Businessman John Magnier has lost a High Court case over the sale of the 750 acre Barne Estate in Tipperary.
The billionaire had claimed that he had reached a deal in August 2023 with owner Richard Thompson-Moore to buy the estate for €15 million.
In a judgment issued this afternoon, Mr Justice Max Barret ruled that he had “sought to hold the defendants to terms that on the evidence were never agreed, under contracts that were never made”.
Judge Barrett said neither the alleged land-sale agreement nor the alleged option agreement were ever concluded and there was no breach of an exclusivity agreement as claimed by Mr Magnier. The judge said the case taken by Mr Magnier “does and must fail in its entirety”.

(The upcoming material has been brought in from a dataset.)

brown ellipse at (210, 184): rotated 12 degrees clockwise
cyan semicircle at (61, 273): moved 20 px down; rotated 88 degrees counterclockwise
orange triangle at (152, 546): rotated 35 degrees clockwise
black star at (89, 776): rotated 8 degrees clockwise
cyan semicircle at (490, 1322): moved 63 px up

In case lasting more than 19 days, John Magnier wanted the High Court to enforce a deal he claimed he sealed with Richard Thomson-Moore with a €15m handshake agreement for the 751-acre Tipperary estate on 22 August, 2023, at Mr Magnier’s Coolmore home.
He sued Mr Thomson-Moore and Barne Estate Ltd over the collapse of the purchase and said the agreement he had reached was legally binding. The estate had been owned by the Thomson-Moore family for generations and was held in a trust.

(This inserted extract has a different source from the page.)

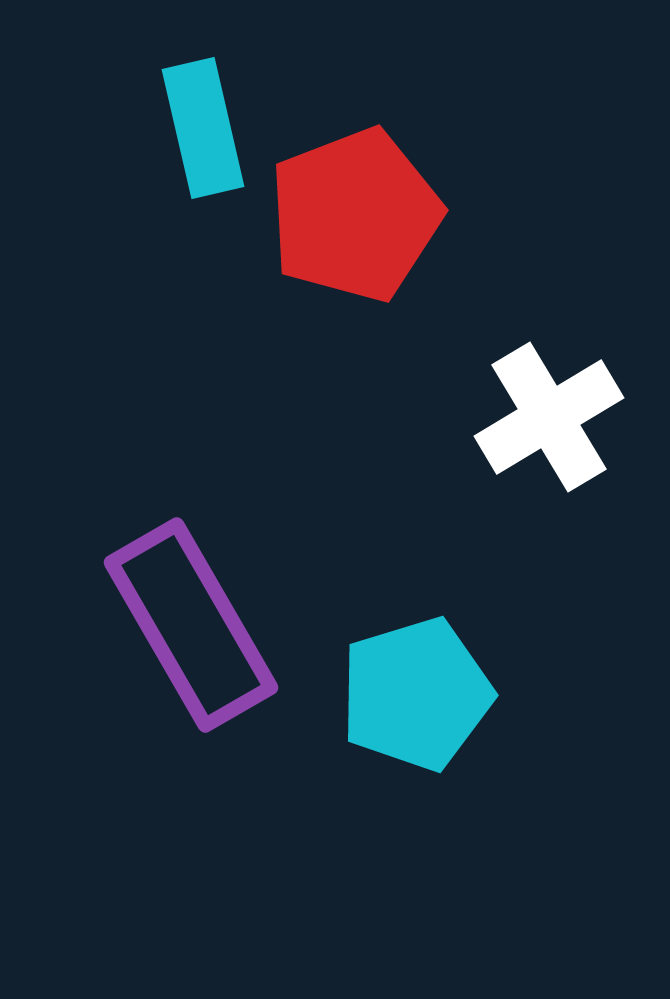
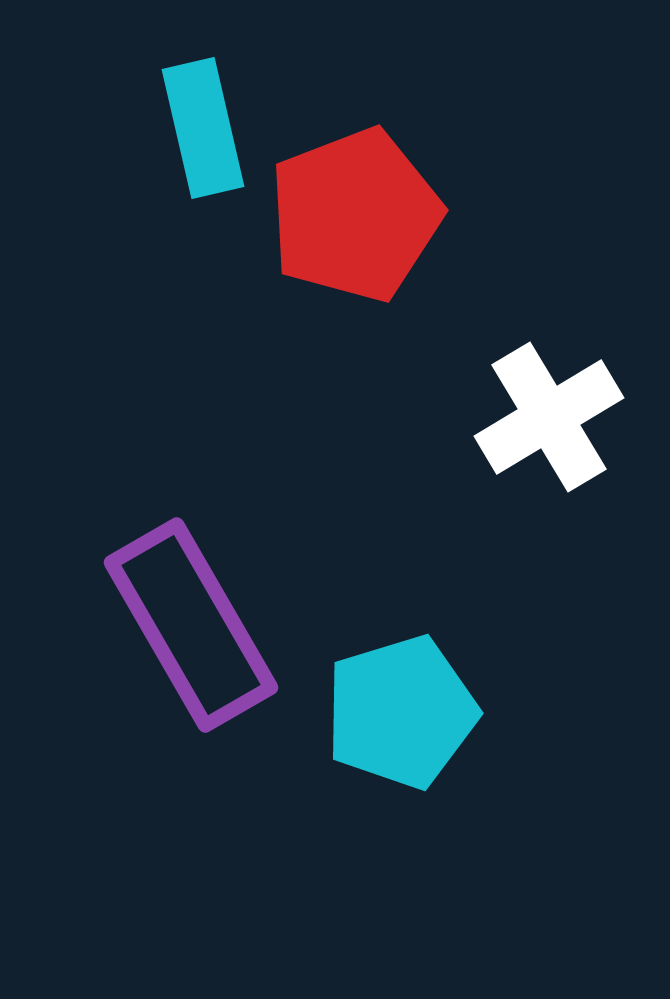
cyan pentagon: moved 15 px left, 18 px down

Mr Thompson Moore denied that any deal was agreed and after the lapse of an exclusivity agreement with Mr Magnier, a New York-based millionaire Maurice Regan offered €22.5 million for the estate.

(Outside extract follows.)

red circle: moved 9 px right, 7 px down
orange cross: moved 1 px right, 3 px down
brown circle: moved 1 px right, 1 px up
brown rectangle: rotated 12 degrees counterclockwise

The case lasted 19 days and is likely to run to millions of euro in legal costs which will be decided at a later date.
In his judgment today, Judge Barrett said Mr Magnier had claimed that oral agreements he reached with the owners of the estate were finalised and not merely discussed during a kitchen table meeting at Coolmore House, the home of Mr Magnier on 22 August 2023.
He noted the defendants denied this and said no binding agreement was reached. The judge found there was no oral contract reached and therefore no legally binding subsequent documentation.
Judge Barret also found that the exclusivity agreement entered into nine days after the Coolmore meeting expressly contemplated that no binding sale agreement was in place.
The judge said the existence and terms of that document were “fundamentally at odds with the plaintiffs’ theory that a concluded sale agreement had already been made”.
Judge Barrett said all factual findings in his judgment were made on the balance of probabilities, “having assessed the credibility, reliability and consistency of each witness along with the contemporaneous documentary record”.
He said he attached the greatest weight to contemporaneous documents generated before the onset of the dispute as these were the most reliable guide.
He also said in parts, the plaintiffs’ accounts reflected a “progressive recasting of the facts” to suit their litigation position.
The judge said in essence the plaintiffs sought to hold the defendants to terms that on the evidence were never agreed, under contracts that were never made.
He said the contemporaneous documents and objective conduct of the parties overwhelmingly supported the defendant’s case that no binding agreement was made in August 2023 and that the plaintiffs’ account of the meeting as presented in multiple interactions was inconsistent in ways that could not be attributed to minor lapses of recollection.
The judge will hear from both sides at a later date on the issue of costs.